Huh. Ike used his last few seconds before the wave of golems crashed into him to watch her go, a little surprised. He’d always thought she could only move like that in spider form. That was on him, honestly.
The golems closed in. Ike turned his eyes back to them, raising his brows just an inch. “Thank you for coming, gentlefolk. And… farewell.”
One slash. One mighty slash of the Hungry Sword, empowered by both the King and Storm Clad, its power backed by the constant draw of mana through the staff. The sword smashed through the first line of puppets, then hammered into the second line.
As it swung, a flash of light burst from its hundreds of blades. Scintillating blade beams shot off in every direction, something Ike barely knew how to activate—but the King knew it well, and the Hungry Sword was all too happy to help. It trembled, firing off blade beams like a porcupine fired quills, the bright needles shooting into the golems and shattering them apart as they passed through. It was an incredible sight. A prismatic beam shot forth, struck a golem in the chest, then burst. Shards of golem shot off in all directions. That repeated hundreds of times as the beams shot off in all directions.

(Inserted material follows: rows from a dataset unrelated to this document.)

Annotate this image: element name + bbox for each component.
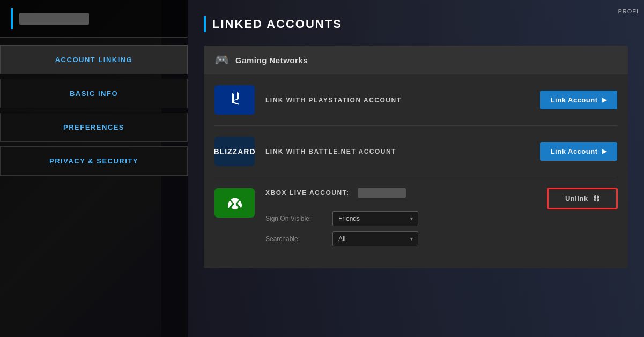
xbox-username-bar xyxy=(358,188,406,198)
playstation-logo xyxy=(214,85,255,115)
searchable-select[interactable]: All Friends No One xyxy=(332,231,418,246)
sign-on-visible-wrapper: Friends Everyone No One xyxy=(332,211,418,226)
xbox-icon xyxy=(224,192,246,214)
xbox-account-info: XBOX LIVE ACCOUNT: Sign On Visible: Frie… xyxy=(265,188,537,258)
xbox-logo xyxy=(214,188,255,218)
user-bar xyxy=(11,8,89,29)
username-placeholder xyxy=(19,13,89,25)
playstation-account-label: LINK WITH PLAYSTATION ACCOUNT xyxy=(265,96,529,104)
page-title: LINKED ACCOUNTS xyxy=(212,17,342,31)
battlenet-link-button[interactable]: Link Account ▶ xyxy=(540,142,617,161)
searchable-row: Searchable: All Friends No One xyxy=(265,229,537,249)
main-layout: ACCOUNT LINKING BASIC INFO PREFERENCES P… xyxy=(0,0,644,337)
battlenet-account-label: LINK WITH BATTLE.NET ACCOUNT xyxy=(265,148,529,155)
link-arrow-icon: ▶ xyxy=(602,96,607,103)
playstation-row: LINK WITH PLAYSTATION ACCOUNT Link Accou… xyxy=(214,74,617,126)
sidebar-header xyxy=(0,0,188,38)
blizzard-text-icon: BLIZZARD xyxy=(214,147,255,156)
profile-corner-label: PROFI xyxy=(618,8,644,14)
linked-accounts-card: 🎮 Gaming Networks LINK WITH xyxy=(204,46,628,268)
searchable-wrapper: All Friends No One xyxy=(332,231,418,246)
sidebar-item-preferences[interactable]: PREFERENCES xyxy=(0,113,188,142)
battlenet-link-arrow-icon: ▶ xyxy=(602,148,607,155)
sign-on-visible-row: Sign On Visible: Friends Everyone No One xyxy=(265,208,537,229)
xbox-unlink-button[interactable]: Unlink ⛓ xyxy=(547,188,617,209)
playstation-link-button[interactable]: Link Account ▶ xyxy=(540,91,617,109)
sidebar-item-basic-info[interactable]: BASIC INFO xyxy=(0,79,188,108)
sign-on-visible-label: Sign On Visible: xyxy=(265,215,324,222)
battlenet-row: BLIZZARD LINK WITH BATTLE.NET ACCOUNT Li… xyxy=(214,126,617,177)
card-header-title: Gaming Networks xyxy=(235,56,308,65)
card-header: 🎮 Gaming Networks xyxy=(204,46,628,74)
playstation-icon xyxy=(225,88,245,112)
sidebar: ACCOUNT LINKING BASIC INFO PREFERENCES P… xyxy=(0,0,188,337)
xbox-row: XBOX LIVE ACCOUNT: Sign On Visible: Frie… xyxy=(214,177,617,268)
page-title-accent xyxy=(204,16,206,32)
sign-on-visible-select[interactable]: Friends Everyone No One xyxy=(332,211,418,226)
xbox-account-label: XBOX LIVE ACCOUNT: xyxy=(265,189,350,197)
nav-items: ACCOUNT LINKING BASIC INFO PREFERENCES P… xyxy=(0,38,188,178)
sidebar-item-account-linking[interactable]: ACCOUNT LINKING xyxy=(0,45,188,74)
xbox-extra-fields: Sign On Visible: Friends Everyone No One xyxy=(265,202,537,258)
searchable-label: Searchable: xyxy=(265,235,324,243)
user-bar-indicator xyxy=(11,8,13,29)
main-content: PROFI LINKED ACCOUNTS 🎮 Gaming Networks xyxy=(188,0,644,337)
unlink-chain-icon: ⛓ xyxy=(593,194,600,203)
blizzard-logo: BLIZZARD xyxy=(214,137,255,166)
sidebar-item-privacy-security[interactable]: PRIVACY & SECURITY xyxy=(0,146,188,176)
xbox-account-label-row: XBOX LIVE ACCOUNT: xyxy=(265,188,537,198)
card-body: LINK WITH PLAYSTATION ACCOUNT Link Accou… xyxy=(204,74,628,268)
page-title-wrapper: LINKED ACCOUNTS xyxy=(204,16,628,32)
controller-icon: 🎮 xyxy=(214,53,229,67)
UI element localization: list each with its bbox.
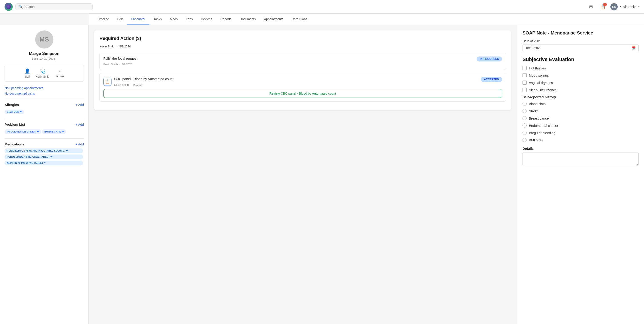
radio-row: Irregular bleeding: [522, 131, 638, 135]
action-provider: Kevin Smith: [103, 63, 118, 66]
radio-row: BMI > 30: [522, 138, 638, 142]
radios-list: Blood clots Stroke Breast cancer Endomet…: [522, 102, 638, 142]
checkbox-row: Hot flashes: [522, 66, 638, 70]
date-value: 10/19/2023: [526, 46, 541, 50]
add-problem-button[interactable]: + Add: [76, 123, 84, 126]
radio-input[interactable]: [522, 138, 526, 142]
allergies-section-header: Allergies + Add: [4, 103, 84, 107]
checkbox-label: Sleep Disturbance: [529, 88, 557, 92]
calendar-icon: 📅: [632, 46, 636, 50]
role-kevin-smith: 🩺Kevin Smith: [36, 68, 50, 78]
checkbox-input[interactable]: [522, 66, 526, 70]
radio-label: Breast cancer: [529, 116, 550, 120]
user-menu[interactable]: KS Kevin Smith ▾: [610, 3, 640, 10]
tab-care-plans[interactable]: Care Plans: [288, 13, 311, 25]
action-sub-meta: Kevin Smith · 3/8/2024: [103, 63, 502, 66]
checkbox-label: Mood swings: [529, 73, 549, 77]
role-icon: 🩺: [40, 68, 46, 74]
right-panel: SOAP Note - Menopause Service Date of Vi…: [517, 25, 644, 324]
checkbox-label: Vaginal dryness: [529, 81, 553, 85]
tab-appointments[interactable]: Appointments: [260, 13, 288, 25]
tab-timeline[interactable]: Timeline: [93, 13, 113, 25]
medication-tag[interactable]: PENICILLIN G 375 MG/ML INJECTABLE SOLUTI…: [4, 148, 83, 153]
problem-tag[interactable]: BURNS CARE ✏: [42, 129, 66, 134]
sidebar: MS Marge Simpson 1956-10-01 (067Y) 👤Self…: [0, 25, 88, 324]
details-label: Details: [522, 147, 638, 150]
radio-label: Irregular bleeding: [529, 131, 556, 135]
search-input[interactable]: [24, 5, 89, 9]
checkbox-input[interactable]: [522, 80, 526, 85]
action-item-row: 📋 CBC panel - Blood by Automated count A…: [103, 77, 502, 86]
action-date: 3/8/2024: [132, 83, 143, 86]
role-female: ♀female: [56, 68, 64, 78]
tab-bar: TimelineEditEncounterTasksMedsLabsDevice…: [88, 13, 644, 25]
action-status-badge: ACCEPTED: [481, 77, 502, 82]
role-icon: 👤: [24, 68, 30, 74]
radio-input[interactable]: [522, 116, 526, 120]
main-layout: MS Marge Simpson 1956-10-01 (067Y) 👤Self…: [0, 25, 644, 324]
medication-tag[interactable]: ASPIRIN 75 MG ORAL TABLET ✏: [4, 161, 83, 165]
clipboard-button[interactable]: 📋 1: [598, 3, 607, 11]
tab-edit[interactable]: Edit: [113, 13, 127, 25]
tab-reports[interactable]: Reports: [216, 13, 236, 25]
action-meta: Kevin Smith · 3/8/2024: [100, 45, 506, 48]
tab-devices[interactable]: Devices: [197, 13, 216, 25]
required-action-card: Required Action (3) Kevin Smith · 3/8/20…: [94, 30, 512, 110]
allergies-title: Allergies: [4, 103, 19, 107]
action-header-row: Fulfill the focal request IN-PROGRESS: [103, 56, 502, 61]
action-item: Fulfill the focal request IN-PROGRESS Ke…: [100, 53, 506, 70]
radio-input[interactable]: [522, 131, 526, 135]
action-sub-meta: Kevin Smith · 3/8/2024: [114, 83, 502, 86]
role-label: Kevin Smith: [36, 75, 50, 78]
chevron-down-icon: ▾: [638, 5, 640, 8]
problems-list: INFLUENZA (DISORDER) ✏BURNS CARE ✏: [4, 129, 84, 135]
app-logo[interactable]: [4, 3, 13, 11]
radio-label: Stroke: [529, 109, 539, 113]
tab-encounter[interactable]: Encounter: [127, 13, 150, 25]
date-of-visit-input[interactable]: 10/19/2023 📅: [522, 44, 638, 52]
radio-input[interactable]: [522, 123, 526, 127]
add-allergy-button[interactable]: + Add: [76, 103, 84, 107]
checkbox-input[interactable]: [522, 73, 526, 77]
tab-documents[interactable]: Documents: [236, 13, 260, 25]
allergies-list: SEAFOOD ✏: [4, 109, 84, 115]
role-label: Self: [25, 75, 30, 78]
search-box[interactable]: 🔍: [16, 3, 93, 10]
action-header-row: CBC panel - Blood by Automated count ACC…: [114, 77, 502, 82]
medication-tag[interactable]: FUROSEMIDE 40 MG ORAL TABLET ✏: [4, 155, 83, 159]
no-visits-link[interactable]: No documented visits: [4, 92, 84, 95]
allergy-tag[interactable]: SEAFOOD ✏: [4, 110, 24, 114]
radio-label: Blood clots: [529, 102, 546, 106]
radio-input[interactable]: [522, 102, 526, 106]
checkbox-input[interactable]: [522, 88, 526, 92]
action-item-icon: 📋: [103, 78, 112, 86]
patient-roles: 👤Self🩺Kevin Smith♀female: [4, 65, 84, 82]
mail-button[interactable]: ✉: [587, 3, 595, 11]
problem-list-title: Problem List: [4, 122, 25, 126]
action-title: Fulfill the focal request: [103, 56, 138, 60]
radio-label: BMI > 30: [529, 138, 542, 142]
action-title: CBC panel - Blood by Automated count: [114, 77, 174, 81]
patient-dob: 1956-10-01 (067Y): [4, 57, 84, 60]
radio-row: Blood clots: [522, 102, 638, 106]
checkbox-label: Hot flashes: [529, 66, 546, 70]
no-appointments-link[interactable]: No upcoming appointments: [4, 86, 84, 90]
add-medication-button[interactable]: + Add: [76, 142, 84, 146]
action-status-badge: IN-PROGRESS: [477, 56, 502, 61]
details-textarea[interactable]: [522, 152, 638, 166]
tab-labs[interactable]: Labs: [182, 13, 197, 25]
problem-tag[interactable]: INFLUENZA (DISORDER) ✏: [4, 129, 41, 134]
self-reported-title: Self-reported history: [522, 95, 638, 99]
main-content: Required Action (3) Kevin Smith · 3/8/20…: [88, 25, 517, 324]
date-of-visit-label: Date of Visit: [522, 39, 638, 43]
review-button[interactable]: Review CBC panel - Blood by Automated co…: [103, 89, 502, 98]
user-avatar: KS: [610, 3, 618, 10]
checkbox-row: Mood swings: [522, 73, 638, 77]
radio-input[interactable]: [522, 109, 526, 113]
tab-tasks[interactable]: Tasks: [150, 13, 166, 25]
tab-meds[interactable]: Meds: [166, 13, 182, 25]
role-self: 👤Self: [24, 68, 30, 78]
medications-list: PENICILLIN G 375 MG/ML INJECTABLE SOLUTI…: [4, 148, 84, 165]
radio-row: Stroke: [522, 109, 638, 113]
checkboxes-list: Hot flashes Mood swings Vaginal dryness …: [522, 66, 638, 92]
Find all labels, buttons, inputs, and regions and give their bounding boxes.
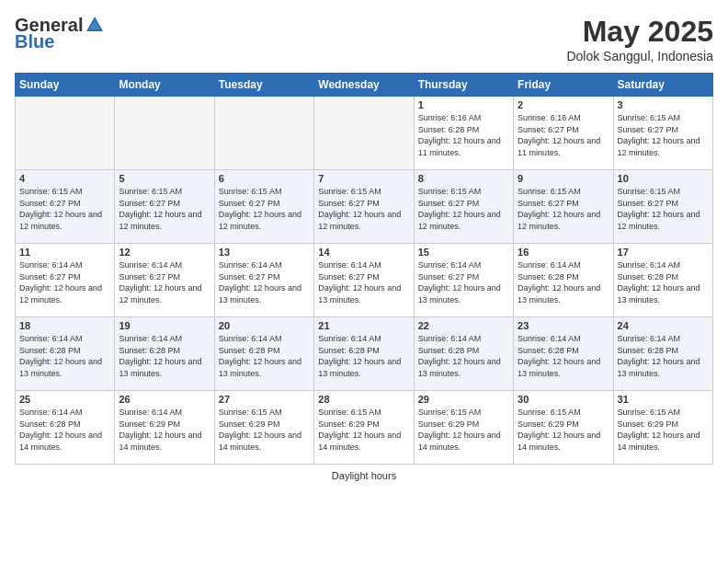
day-number: 28 xyxy=(318,394,409,405)
title-section: May 2025 Dolok Sanggul, Indonesia xyxy=(566,15,713,63)
day-number: 5 xyxy=(119,173,210,184)
calendar-cell: 6Sunrise: 6:15 AMSunset: 6:27 PMDaylight… xyxy=(214,170,313,244)
day-info: Sunrise: 6:14 AMSunset: 6:28 PMDaylight:… xyxy=(19,407,110,453)
calendar-cell: 22Sunrise: 6:14 AMSunset: 6:28 PMDayligh… xyxy=(414,317,513,391)
day-number: 12 xyxy=(119,247,210,258)
col-header-saturday: Saturday xyxy=(613,74,712,97)
day-number: 29 xyxy=(418,394,509,405)
day-number: 15 xyxy=(418,247,509,258)
calendar-cell: 28Sunrise: 6:15 AMSunset: 6:29 PMDayligh… xyxy=(314,391,414,465)
calendar-cell xyxy=(115,97,214,170)
col-header-friday: Friday xyxy=(514,74,613,97)
day-info: Sunrise: 6:15 AMSunset: 6:27 PMDaylight:… xyxy=(618,186,709,232)
day-number: 14 xyxy=(318,247,409,258)
day-number: 18 xyxy=(19,320,110,331)
calendar-cell xyxy=(214,97,313,170)
day-info: Sunrise: 6:16 AMSunset: 6:27 PMDaylight:… xyxy=(518,112,609,158)
calendar-cell: 14Sunrise: 6:14 AMSunset: 6:27 PMDayligh… xyxy=(314,244,414,317)
calendar-cell: 16Sunrise: 6:14 AMSunset: 6:28 PMDayligh… xyxy=(514,244,613,317)
calendar-week-row: 1Sunrise: 6:16 AMSunset: 6:28 PMDaylight… xyxy=(16,97,713,170)
day-number: 1 xyxy=(418,99,509,110)
day-info: Sunrise: 6:14 AMSunset: 6:28 PMDaylight:… xyxy=(518,333,609,379)
month-title: May 2025 xyxy=(566,15,713,49)
calendar-cell: 15Sunrise: 6:14 AMSunset: 6:27 PMDayligh… xyxy=(414,244,513,317)
header: General Blue May 2025 Dolok Sanggul, Ind… xyxy=(15,15,713,63)
day-number: 16 xyxy=(518,247,609,258)
day-number: 20 xyxy=(219,320,310,331)
calendar-cell: 2Sunrise: 6:16 AMSunset: 6:27 PMDaylight… xyxy=(514,97,613,170)
day-number: 26 xyxy=(119,394,210,405)
calendar-cell: 9Sunrise: 6:15 AMSunset: 6:27 PMDaylight… xyxy=(514,170,613,244)
calendar-cell: 8Sunrise: 6:15 AMSunset: 6:27 PMDaylight… xyxy=(414,170,513,244)
day-info: Sunrise: 6:15 AMSunset: 6:27 PMDaylight:… xyxy=(618,112,709,158)
day-number: 2 xyxy=(518,99,609,110)
day-info: Sunrise: 6:14 AMSunset: 6:29 PMDaylight:… xyxy=(119,407,210,453)
day-number: 13 xyxy=(219,247,310,258)
footer: Daylight hours xyxy=(15,470,713,481)
day-info: Sunrise: 6:15 AMSunset: 6:29 PMDaylight:… xyxy=(318,407,409,453)
day-info: Sunrise: 6:14 AMSunset: 6:28 PMDaylight:… xyxy=(219,333,310,379)
calendar-header-row: SundayMondayTuesdayWednesdayThursdayFrid… xyxy=(16,74,713,97)
calendar-week-row: 4Sunrise: 6:15 AMSunset: 6:27 PMDaylight… xyxy=(16,170,713,244)
day-info: Sunrise: 6:15 AMSunset: 6:27 PMDaylight:… xyxy=(318,186,409,232)
calendar-cell: 31Sunrise: 6:15 AMSunset: 6:29 PMDayligh… xyxy=(613,391,712,465)
day-info: Sunrise: 6:15 AMSunset: 6:27 PMDaylight:… xyxy=(518,186,609,232)
calendar-cell: 19Sunrise: 6:14 AMSunset: 6:28 PMDayligh… xyxy=(115,317,214,391)
calendar-cell: 1Sunrise: 6:16 AMSunset: 6:28 PMDaylight… xyxy=(414,97,513,170)
day-info: Sunrise: 6:15 AMSunset: 6:27 PMDaylight:… xyxy=(19,186,110,232)
calendar-cell: 25Sunrise: 6:14 AMSunset: 6:28 PMDayligh… xyxy=(16,391,115,465)
col-header-sunday: Sunday xyxy=(16,74,115,97)
calendar-week-row: 11Sunrise: 6:14 AMSunset: 6:27 PMDayligh… xyxy=(16,244,713,317)
day-info: Sunrise: 6:15 AMSunset: 6:29 PMDaylight:… xyxy=(518,407,609,453)
day-number: 4 xyxy=(19,173,110,184)
calendar-cell: 18Sunrise: 6:14 AMSunset: 6:28 PMDayligh… xyxy=(16,317,115,391)
day-info: Sunrise: 6:16 AMSunset: 6:28 PMDaylight:… xyxy=(418,112,509,158)
day-info: Sunrise: 6:14 AMSunset: 6:28 PMDaylight:… xyxy=(418,333,509,379)
calendar-cell: 27Sunrise: 6:15 AMSunset: 6:29 PMDayligh… xyxy=(214,391,313,465)
calendar-cell: 29Sunrise: 6:15 AMSunset: 6:29 PMDayligh… xyxy=(414,391,513,465)
day-number: 31 xyxy=(618,394,709,405)
day-info: Sunrise: 6:15 AMSunset: 6:29 PMDaylight:… xyxy=(418,407,509,453)
daylight-label: Daylight hours xyxy=(332,470,396,481)
col-header-monday: Monday xyxy=(115,74,214,97)
location: Dolok Sanggul, Indonesia xyxy=(566,49,713,63)
col-header-tuesday: Tuesday xyxy=(214,74,313,97)
day-number: 23 xyxy=(518,320,609,331)
calendar-cell: 13Sunrise: 6:14 AMSunset: 6:27 PMDayligh… xyxy=(214,244,313,317)
calendar-cell: 3Sunrise: 6:15 AMSunset: 6:27 PMDaylight… xyxy=(613,97,712,170)
day-number: 24 xyxy=(618,320,709,331)
logo-blue: Blue xyxy=(15,31,105,52)
day-number: 30 xyxy=(518,394,609,405)
day-info: Sunrise: 6:14 AMSunset: 6:28 PMDaylight:… xyxy=(119,333,210,379)
day-info: Sunrise: 6:14 AMSunset: 6:27 PMDaylight:… xyxy=(318,259,409,305)
calendar-cell: 5Sunrise: 6:15 AMSunset: 6:27 PMDaylight… xyxy=(115,170,214,244)
logo-text: General Blue xyxy=(15,15,105,52)
day-number: 3 xyxy=(618,99,709,110)
calendar-week-row: 18Sunrise: 6:14 AMSunset: 6:28 PMDayligh… xyxy=(16,317,713,391)
day-number: 19 xyxy=(119,320,210,331)
calendar-cell: 17Sunrise: 6:14 AMSunset: 6:28 PMDayligh… xyxy=(613,244,712,317)
calendar-cell: 30Sunrise: 6:15 AMSunset: 6:29 PMDayligh… xyxy=(514,391,613,465)
calendar-cell: 26Sunrise: 6:14 AMSunset: 6:29 PMDayligh… xyxy=(115,391,214,465)
day-number: 21 xyxy=(318,320,409,331)
calendar-cell: 21Sunrise: 6:14 AMSunset: 6:28 PMDayligh… xyxy=(314,317,414,391)
page: General Blue May 2025 Dolok Sanggul, Ind… xyxy=(0,0,728,563)
day-info: Sunrise: 6:15 AMSunset: 6:29 PMDaylight:… xyxy=(618,407,709,453)
day-number: 8 xyxy=(418,173,509,184)
day-info: Sunrise: 6:14 AMSunset: 6:27 PMDaylight:… xyxy=(219,259,310,305)
day-info: Sunrise: 6:15 AMSunset: 6:27 PMDaylight:… xyxy=(418,186,509,232)
day-number: 11 xyxy=(19,247,110,258)
col-header-wednesday: Wednesday xyxy=(314,74,414,97)
calendar-cell: 4Sunrise: 6:15 AMSunset: 6:27 PMDaylight… xyxy=(16,170,115,244)
day-number: 22 xyxy=(418,320,509,331)
calendar-cell: 12Sunrise: 6:14 AMSunset: 6:27 PMDayligh… xyxy=(115,244,214,317)
calendar-cell: 20Sunrise: 6:14 AMSunset: 6:28 PMDayligh… xyxy=(214,317,313,391)
day-number: 9 xyxy=(518,173,609,184)
day-info: Sunrise: 6:14 AMSunset: 6:28 PMDaylight:… xyxy=(318,333,409,379)
day-info: Sunrise: 6:15 AMSunset: 6:29 PMDaylight:… xyxy=(219,407,310,453)
day-info: Sunrise: 6:14 AMSunset: 6:28 PMDaylight:… xyxy=(618,259,709,305)
calendar: SundayMondayTuesdayWednesdayThursdayFrid… xyxy=(15,73,713,465)
calendar-cell xyxy=(314,97,414,170)
calendar-week-row: 25Sunrise: 6:14 AMSunset: 6:28 PMDayligh… xyxy=(16,391,713,465)
day-info: Sunrise: 6:14 AMSunset: 6:27 PMDaylight:… xyxy=(418,259,509,305)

In the distance, a huge spider kicked golems left, right, center, left part two, right part two—with seven out of eight limbs. Golems went flying. Laughing uproariously, she threw herself forward, sliding on her many knees with her mouth wide open and her mandibles snapping. A golem dropped out of the sky as Mag released it, crashing headfirst into another golem and causing them both to shatter.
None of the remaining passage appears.